Live: The Renegades (Black Lips), The Stolen Minks, Goodnight Loving, Jack of Heart @ The Earl 10/16/08

Music Reviews Black Lips
Live: The Renegades (Black Lips), The Stolen Minks, Goodnight Loving, Jack of Heart @ The Earl 10/16/08

“The last time we played these songs, I couldn’t grow facial hair,” bassist Jared Swilley joked as PBR cans flew over the heads of the packed house at the Earl, where he and his Black Lips bandmates reconvened as The Renegades for a somewhat-secret show last Thursday night.
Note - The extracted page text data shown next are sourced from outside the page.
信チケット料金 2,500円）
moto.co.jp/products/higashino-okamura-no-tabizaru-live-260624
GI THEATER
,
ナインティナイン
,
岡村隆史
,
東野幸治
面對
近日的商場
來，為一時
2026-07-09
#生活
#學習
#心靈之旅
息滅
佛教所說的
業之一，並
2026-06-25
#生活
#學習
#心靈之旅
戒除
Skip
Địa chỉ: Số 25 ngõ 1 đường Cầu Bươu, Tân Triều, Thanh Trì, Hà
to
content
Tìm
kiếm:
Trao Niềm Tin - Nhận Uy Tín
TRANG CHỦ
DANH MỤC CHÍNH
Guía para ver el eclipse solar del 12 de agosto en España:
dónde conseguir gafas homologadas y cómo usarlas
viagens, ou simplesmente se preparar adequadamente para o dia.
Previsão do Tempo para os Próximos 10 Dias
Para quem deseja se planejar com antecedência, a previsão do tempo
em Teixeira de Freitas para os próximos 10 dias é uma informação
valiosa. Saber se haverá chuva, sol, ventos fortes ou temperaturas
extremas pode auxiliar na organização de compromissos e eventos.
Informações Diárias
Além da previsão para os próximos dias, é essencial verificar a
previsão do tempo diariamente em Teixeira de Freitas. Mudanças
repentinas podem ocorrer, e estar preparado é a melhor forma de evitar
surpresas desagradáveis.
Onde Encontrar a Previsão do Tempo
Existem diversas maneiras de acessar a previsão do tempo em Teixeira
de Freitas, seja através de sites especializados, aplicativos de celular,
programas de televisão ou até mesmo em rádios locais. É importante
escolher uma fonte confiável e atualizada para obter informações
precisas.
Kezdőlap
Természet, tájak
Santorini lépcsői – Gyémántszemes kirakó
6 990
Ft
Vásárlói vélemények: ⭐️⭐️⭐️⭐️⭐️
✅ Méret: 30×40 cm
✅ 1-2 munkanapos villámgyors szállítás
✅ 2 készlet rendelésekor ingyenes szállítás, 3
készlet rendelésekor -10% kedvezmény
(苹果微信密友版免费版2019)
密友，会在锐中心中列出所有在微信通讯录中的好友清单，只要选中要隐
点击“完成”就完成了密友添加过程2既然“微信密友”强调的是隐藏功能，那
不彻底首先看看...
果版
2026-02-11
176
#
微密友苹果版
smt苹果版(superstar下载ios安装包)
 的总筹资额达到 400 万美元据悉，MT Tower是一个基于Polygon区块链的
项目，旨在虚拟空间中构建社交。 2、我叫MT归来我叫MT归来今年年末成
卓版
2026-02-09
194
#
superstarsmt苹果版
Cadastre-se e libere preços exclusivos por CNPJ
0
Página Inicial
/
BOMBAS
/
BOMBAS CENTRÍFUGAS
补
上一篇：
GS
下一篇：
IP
In the late 90s, those songs rang out from the few venues willing to accept The Renegades, the moniker of Swilley and his pals in their pre-flower-punk high school days. (It’s also the name of the band the Black Lips guys play in the as-yet-unreleased indie film Let It Be.) In the interceding decade, the Black Lips have perfected their mustaches and honed their songwriting craft, but as the Earl’s packed house proved Thursday, sometimes nothing gets the blood flowing like good old-fashioned three-chord punk.
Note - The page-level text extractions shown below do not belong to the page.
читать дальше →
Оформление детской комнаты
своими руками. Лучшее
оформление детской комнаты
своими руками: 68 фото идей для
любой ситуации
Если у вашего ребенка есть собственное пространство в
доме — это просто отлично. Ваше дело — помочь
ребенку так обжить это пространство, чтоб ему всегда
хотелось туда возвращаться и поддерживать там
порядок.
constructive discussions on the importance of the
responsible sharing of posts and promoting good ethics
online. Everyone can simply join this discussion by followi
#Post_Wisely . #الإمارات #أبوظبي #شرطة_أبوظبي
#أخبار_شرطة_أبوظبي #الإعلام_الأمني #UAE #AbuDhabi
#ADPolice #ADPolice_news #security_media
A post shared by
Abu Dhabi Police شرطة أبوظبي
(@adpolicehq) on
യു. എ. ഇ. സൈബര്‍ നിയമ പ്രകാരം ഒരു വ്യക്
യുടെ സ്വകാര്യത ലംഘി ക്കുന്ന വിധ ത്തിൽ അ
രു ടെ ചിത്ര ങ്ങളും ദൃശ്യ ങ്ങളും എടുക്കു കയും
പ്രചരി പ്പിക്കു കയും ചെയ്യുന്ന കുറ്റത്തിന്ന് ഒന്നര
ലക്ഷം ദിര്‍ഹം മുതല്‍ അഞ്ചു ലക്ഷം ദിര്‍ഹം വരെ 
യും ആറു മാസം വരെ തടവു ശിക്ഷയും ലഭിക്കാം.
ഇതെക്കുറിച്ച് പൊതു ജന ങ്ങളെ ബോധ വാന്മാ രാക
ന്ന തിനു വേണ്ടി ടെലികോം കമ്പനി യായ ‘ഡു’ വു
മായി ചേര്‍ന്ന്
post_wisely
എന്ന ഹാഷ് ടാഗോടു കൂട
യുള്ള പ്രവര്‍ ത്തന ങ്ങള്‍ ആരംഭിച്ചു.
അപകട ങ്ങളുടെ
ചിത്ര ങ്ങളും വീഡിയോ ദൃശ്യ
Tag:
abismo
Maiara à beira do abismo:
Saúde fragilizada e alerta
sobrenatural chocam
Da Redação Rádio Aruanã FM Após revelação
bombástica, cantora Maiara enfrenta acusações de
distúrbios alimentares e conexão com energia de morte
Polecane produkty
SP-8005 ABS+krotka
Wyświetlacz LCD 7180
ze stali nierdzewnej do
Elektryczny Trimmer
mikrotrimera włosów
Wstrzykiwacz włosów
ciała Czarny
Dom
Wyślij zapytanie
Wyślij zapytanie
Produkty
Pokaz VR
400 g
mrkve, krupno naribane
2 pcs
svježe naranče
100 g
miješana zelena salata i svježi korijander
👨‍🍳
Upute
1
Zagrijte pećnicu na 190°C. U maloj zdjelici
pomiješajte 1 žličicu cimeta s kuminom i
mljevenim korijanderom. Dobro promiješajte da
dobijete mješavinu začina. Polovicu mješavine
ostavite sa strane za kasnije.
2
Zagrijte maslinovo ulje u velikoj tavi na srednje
Though the night’s openers didn’t benefit from a crowd the size an advertised Black Lips gig would have brought, all three put on pretty good shows. The Stolen Minks, an all-female garage rock trio from Nova Scotia, got the then-sparse crowd into the groove by covering local punk heroes The Carbonas. The next two provided a study in contrasts: The catchy, workman-like The Goodnight Loving were followed by France’s bombastic, quasi-psychedelic Jack of Heart, whose vocalist, Piero Ilov, worked the growing crowd into a frenzy.
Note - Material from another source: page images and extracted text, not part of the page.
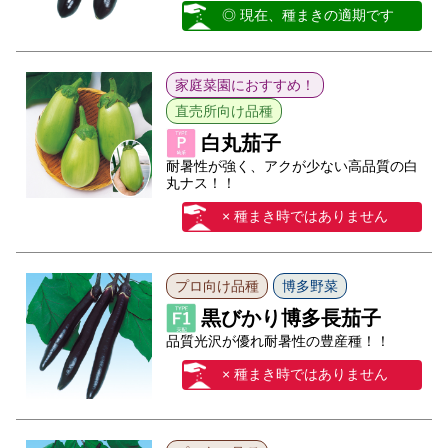
◎ 現在、種まきの適期です
家庭菜園におすすめ！
直売所向け品種
白丸茄子
耐暑性が強く、アクが少ない高品質の白
丸ナス！！
× 種まき時ではありません
プロ向け品種
博多野菜
黒びかり博多長茄子
品質光沢が優れ耐暑性の豊産種！！
× 種まき時ではありません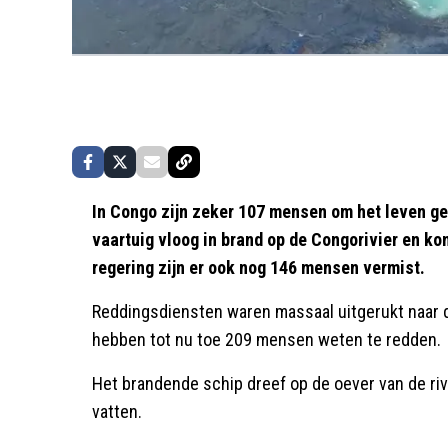
In Congo zijn zeker 107 mensen om het leven ge
vaartuig vloog in brand op de Congorivier en ko
regering zijn er ook nog 146 mensen vermist.
Reddingsdiensten waren massaal uitgerukt naar de
hebben tot nu toe 209 mensen weten te redden.
Het brandende schip dreef op de oever van de ri
vatten.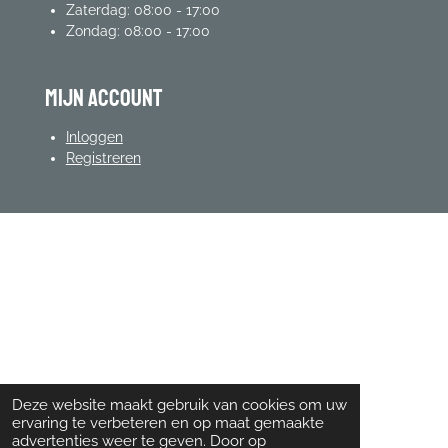
Zaterdag: 08:00 - 17:00
Zondag: 08:00 - 17:00
mijn account
Inloggen
Registreren
Deze website maakt gebruik van cookies om uw
ervaring te verbeteren en op maat gemaakte
advertenties weer te geven. Door op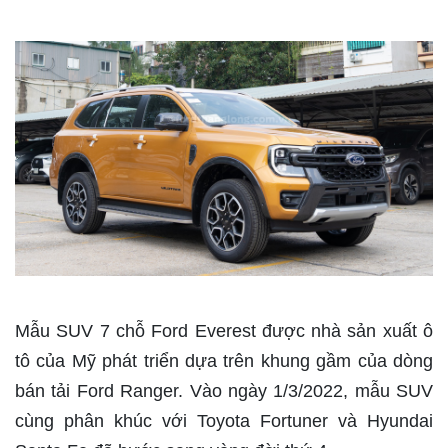
Mẫu SUV 7 chỗ Ford Everest được nhà sản xuất ô
tô của Mỹ phát triển dựa trên khung gầm của dòng
bán tải Ford Ranger. Vào ngày 1/3/2022, mẫu SUV
cùng phân khúc với Toyota Fortuner và Hyundai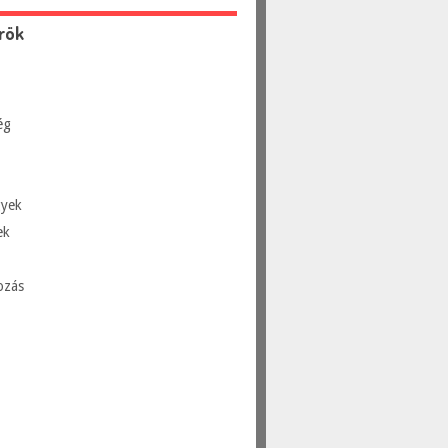
rök
ég
yek
ek
ozás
And that frenzy only grew as the Renegades (with Die Slaughterhaus Records head honcho Mark Nauman joining the regular Black Lips lineup) took the stage, playing the entirety of their rough and tumble repertoire, including garage rock staple “Louie Louie.” It was a brief, intense rush that left the crowd hungry for more, and the band obliged by returning to the stage as the Black Lips to play a batch of new songs that boasted a rough edge reminiscent of Let it Bloom, the band’s third album, and incited the crowd into multiple fist-fights. The rowdy atmosphere was fitting for a show that erased any notions that the Black Lips had “sold out” when they signed to Vice Records in 2006, a real treat for Atlanta’s faithful.